JOSUÉ GERALDO BOTURA DO CARMO

 

A NEUTRALIDADE NA EDUCAÇÃO DIANTE DO

FAZER TECNO-CIENTÍFICO NO MUNDO DA

DIVERSIDADE CULTURAL

Josué Geraldo Botura do Carmo[1]

fevereiro/2004


 

 

 

 

“Fazemos parte de um universo que é uma obra em andamento;

somos pequenas parcelas do universo olhando para si mesmas –

e construindo a si mesmas.

Não é só o futuro que é indeterminado: o passado também.

E olhando para trás no tempo, mesmo até a época do Big Bang,

nossas observações atuais selecionam uma

de muitas possíveis histórias quânticas para o universo”.

Wheeler

 

Fome é coisa inventada e imposta e para superá-la não basta receber comida, para sair da miséria é preciso conquistar  condições de prover o próprio sustento. Pobre é aquele que não sabe ou que é coibido de saber que é pobre. A pobreza não implica apenas em estar privado de bens materiais, mas estar privado de construir suas próprias oportunidades. Essa miséria tem sido historicamente produzida, cultivada e reproduzida.  

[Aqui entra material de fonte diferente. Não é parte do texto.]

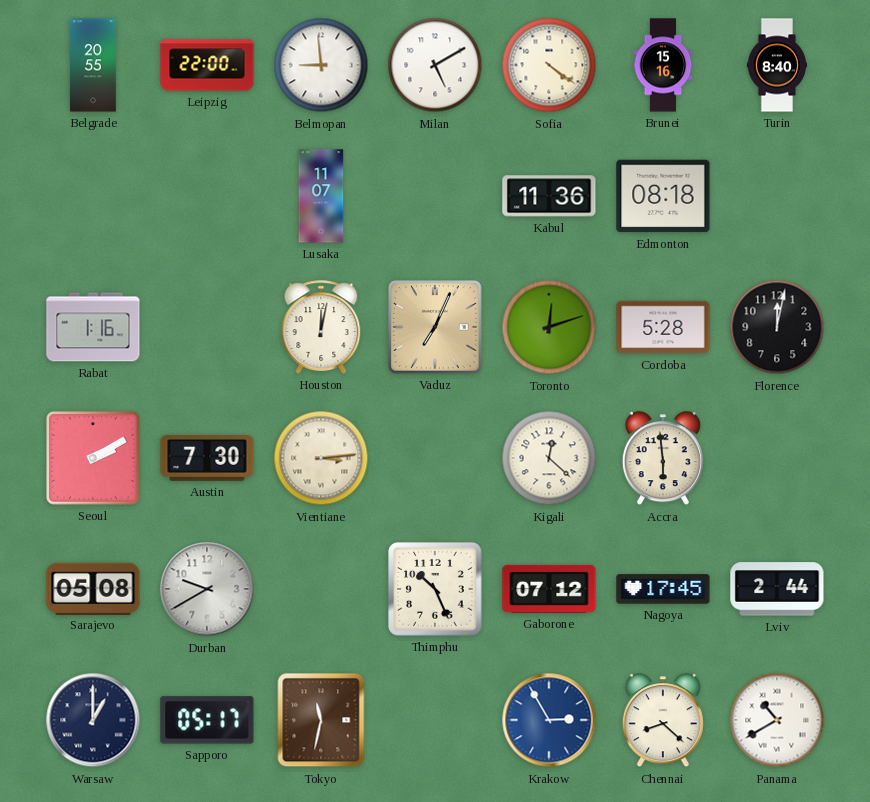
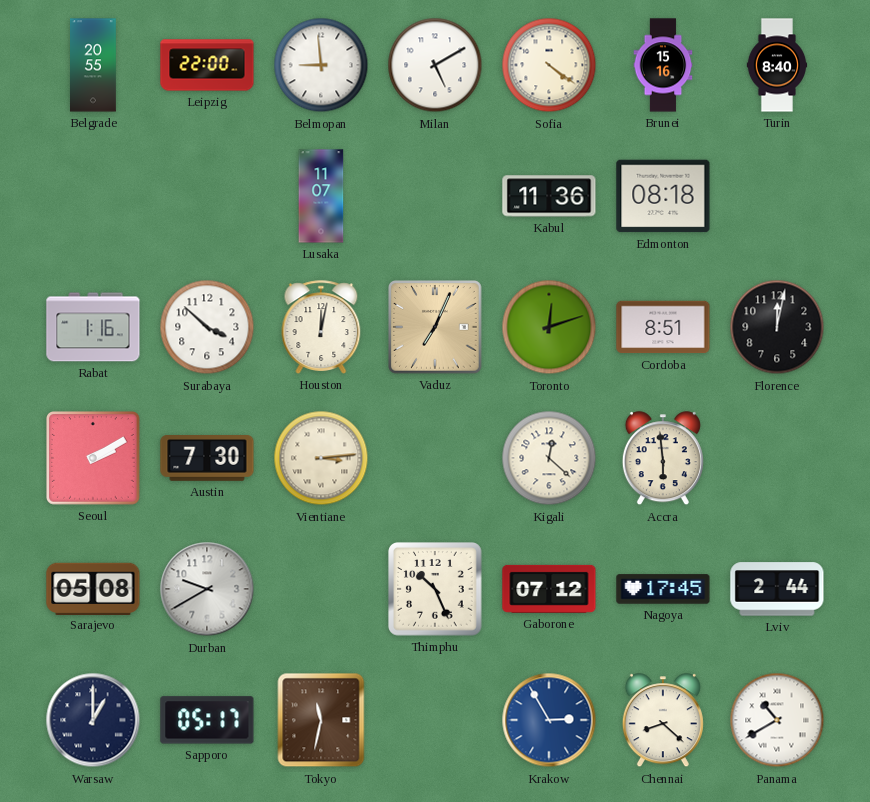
Surabaya: none -> 3:52
Cordoba: 5:28 -> 8:51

A “sociedade do conhecimento” não pode se deter somente na qualidade formal, no manejo do conhecimento, mas também e principalmente na qualidade política. E política social não se faz com sobras do sistema, é muito mais uma questão de distribuição justa de riquezas. É uma questão de cidadania. A tarefa principal da educação seria, pois, confrontar-se com a pobreza política, desfazendo o véu da ignorância historicamente produzida. A escola tem que ter em mente que em primeiro lugar vem o cidadão, e depois o consumidor. É preciso valorizar a aprendizagem em detrimento ao ensino, para que haja a construção da autonomia, do saber pensar e aprender a aprender. Conscientes de que a linguagem não retrata a realidade, mas a reconstrói. O professor deve assumir a sua função de facilitador da autonomia do estudante, abrindo oportunidades de reconstrução permanente do conhecimento, lembrando que o manejo do conhecimento é a vantagem comparativa mais decisiva do mundo globalizado, onde o capital intelectual vale mais que o capital patrimonial, e que o capital intelectual tende a valorizar-se, enquanto que o capital patrimonial desvaloriza-se a cada ano, porque a matéria deteriora-se. Precisamos dar oportunidade aos estudantes de trabalharem o conhecimento com criatividade, partindo sempre de sua base cultural própria, enfatizando sempre em nossas atitudes que todos somos sujeitos capazes de história própria, dependendo das oportunidades que se abrem e da capacidade de iniciativa. Os meios de comunicação transmitem conhecimentos suficientes e de forma bastante atrativa, cabe ao professor impulsionar a capacidade de saber pensar, usando a razão e a emoção, sempre com criticidade. 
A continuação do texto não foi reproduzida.